Of the entries below, return exactly those lines that fall between the one containing "member. The" and the one containing "Affiliate Marketing Bootcamp", the two end lines included.
─── Data section
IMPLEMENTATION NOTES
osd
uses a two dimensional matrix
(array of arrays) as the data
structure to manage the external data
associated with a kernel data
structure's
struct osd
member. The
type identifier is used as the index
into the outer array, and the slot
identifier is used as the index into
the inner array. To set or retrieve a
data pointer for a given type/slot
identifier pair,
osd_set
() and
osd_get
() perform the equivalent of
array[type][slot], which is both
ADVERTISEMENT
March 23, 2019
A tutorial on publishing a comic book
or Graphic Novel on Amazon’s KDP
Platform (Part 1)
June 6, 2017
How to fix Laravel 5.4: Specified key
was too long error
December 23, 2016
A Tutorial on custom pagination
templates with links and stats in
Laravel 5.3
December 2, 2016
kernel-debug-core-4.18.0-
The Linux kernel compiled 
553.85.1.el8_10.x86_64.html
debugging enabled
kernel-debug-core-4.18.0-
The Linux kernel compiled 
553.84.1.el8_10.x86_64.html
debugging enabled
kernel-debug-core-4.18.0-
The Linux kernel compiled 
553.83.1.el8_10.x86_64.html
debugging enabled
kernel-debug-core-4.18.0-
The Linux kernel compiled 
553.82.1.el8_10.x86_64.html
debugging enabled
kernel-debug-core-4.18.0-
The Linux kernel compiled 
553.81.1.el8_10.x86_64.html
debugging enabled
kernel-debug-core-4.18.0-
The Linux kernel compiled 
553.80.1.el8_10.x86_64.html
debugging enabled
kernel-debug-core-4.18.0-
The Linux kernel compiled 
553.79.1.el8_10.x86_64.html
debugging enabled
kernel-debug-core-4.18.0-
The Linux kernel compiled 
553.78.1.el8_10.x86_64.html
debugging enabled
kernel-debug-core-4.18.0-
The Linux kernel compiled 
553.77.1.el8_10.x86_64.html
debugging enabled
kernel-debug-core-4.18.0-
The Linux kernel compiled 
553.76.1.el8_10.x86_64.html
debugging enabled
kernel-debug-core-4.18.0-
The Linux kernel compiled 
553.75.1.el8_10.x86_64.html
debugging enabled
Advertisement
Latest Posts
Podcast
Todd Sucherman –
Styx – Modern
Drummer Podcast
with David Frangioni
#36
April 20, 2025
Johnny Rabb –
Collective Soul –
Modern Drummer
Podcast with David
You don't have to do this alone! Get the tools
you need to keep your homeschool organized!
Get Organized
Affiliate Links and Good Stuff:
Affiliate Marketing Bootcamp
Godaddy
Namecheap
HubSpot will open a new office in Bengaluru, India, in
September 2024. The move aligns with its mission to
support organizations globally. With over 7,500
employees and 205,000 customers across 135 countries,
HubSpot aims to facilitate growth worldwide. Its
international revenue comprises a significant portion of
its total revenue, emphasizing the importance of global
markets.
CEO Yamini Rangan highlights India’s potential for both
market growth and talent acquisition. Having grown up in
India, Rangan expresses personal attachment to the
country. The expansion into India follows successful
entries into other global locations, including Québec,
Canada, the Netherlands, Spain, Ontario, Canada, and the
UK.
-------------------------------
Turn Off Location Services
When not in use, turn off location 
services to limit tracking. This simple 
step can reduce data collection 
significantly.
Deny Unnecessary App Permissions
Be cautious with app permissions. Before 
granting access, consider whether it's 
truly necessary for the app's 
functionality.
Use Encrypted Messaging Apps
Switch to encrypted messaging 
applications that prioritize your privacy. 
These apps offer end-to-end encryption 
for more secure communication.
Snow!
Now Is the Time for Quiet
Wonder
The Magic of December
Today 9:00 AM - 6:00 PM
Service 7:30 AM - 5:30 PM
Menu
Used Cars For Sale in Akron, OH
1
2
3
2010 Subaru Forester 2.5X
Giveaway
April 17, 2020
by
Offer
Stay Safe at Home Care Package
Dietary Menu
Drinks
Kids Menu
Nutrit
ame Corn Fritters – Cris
──────
■ Response ■
member. The
type identifier is used as the index
into the outer array, and the slot
identifier is used as the index into
the inner array. To set or retrieve a
data pointer for a given type/slot
identifier pair,
osd_set
() and
osd_get
() perform the equivalent of
array[type][slot], which is both
ADVERTISEMENT
March 23, 2019
A tutorial on publishing a comic book
or Graphic Novel on Amazon’s KDP
Platform (Part 1)
June 6, 2017
How to fix Laravel 5.4: Specified key
was too long error
December 23, 2016
A Tutorial on custom pagination
templates with links and stats in
Laravel 5.3
December 2, 2016
kernel-debug-core-4.18.0-
The Linux kernel compiled 
553.85.1.el8_10.x86_64.html
debugging enabled
kernel-debug-core-4.18.0-
The Linux kernel compiled 
553.84.1.el8_10.x86_64.html
debugging enabled
kernel-debug-core-4.18.0-
The Linux kernel compiled 
553.83.1.el8_10.x86_64.html
debugging enabled
kernel-debug-core-4.18.0-
The Linux kernel compiled 
553.82.1.el8_10.x86_64.html
debugging enabled
kernel-debug-core-4.18.0-
The Linux kernel compiled 
553.81.1.el8_10.x86_64.html
debugging enabled
kernel-debug-core-4.18.0-
The Linux kernel compiled 
553.80.1.el8_10.x86_64.html
debugging enabled
kernel-debug-core-4.18.0-
The Linux kernel compiled 
553.79.1.el8_10.x86_64.html
debugging enabled
kernel-debug-core-4.18.0-
The Linux kernel compiled 
553.78.1.el8_10.x86_64.html
debugging enabled
kernel-debug-core-4.18.0-
The Linux kernel compiled 
553.77.1.el8_10.x86_64.html
debugging enabled
kernel-debug-core-4.18.0-
The Linux kernel compiled 
553.76.1.el8_10.x86_64.html
debugging enabled
kernel-debug-core-4.18.0-
The Linux kernel compiled 
553.75.1.el8_10.x86_64.html
debugging enabled
Advertisement
Latest Posts
Podcast
Todd Sucherman –
Styx – Modern
Drummer Podcast
with David Frangioni
#36
April 20, 2025
Johnny Rabb –
Collective Soul –
Modern Drummer
Podcast with David
You don't have to do this alone! Get the tools
you need to keep your homeschool organized!
Get Organized
Affiliate Links and Good Stuff:
Affiliate Marketing Bootcamp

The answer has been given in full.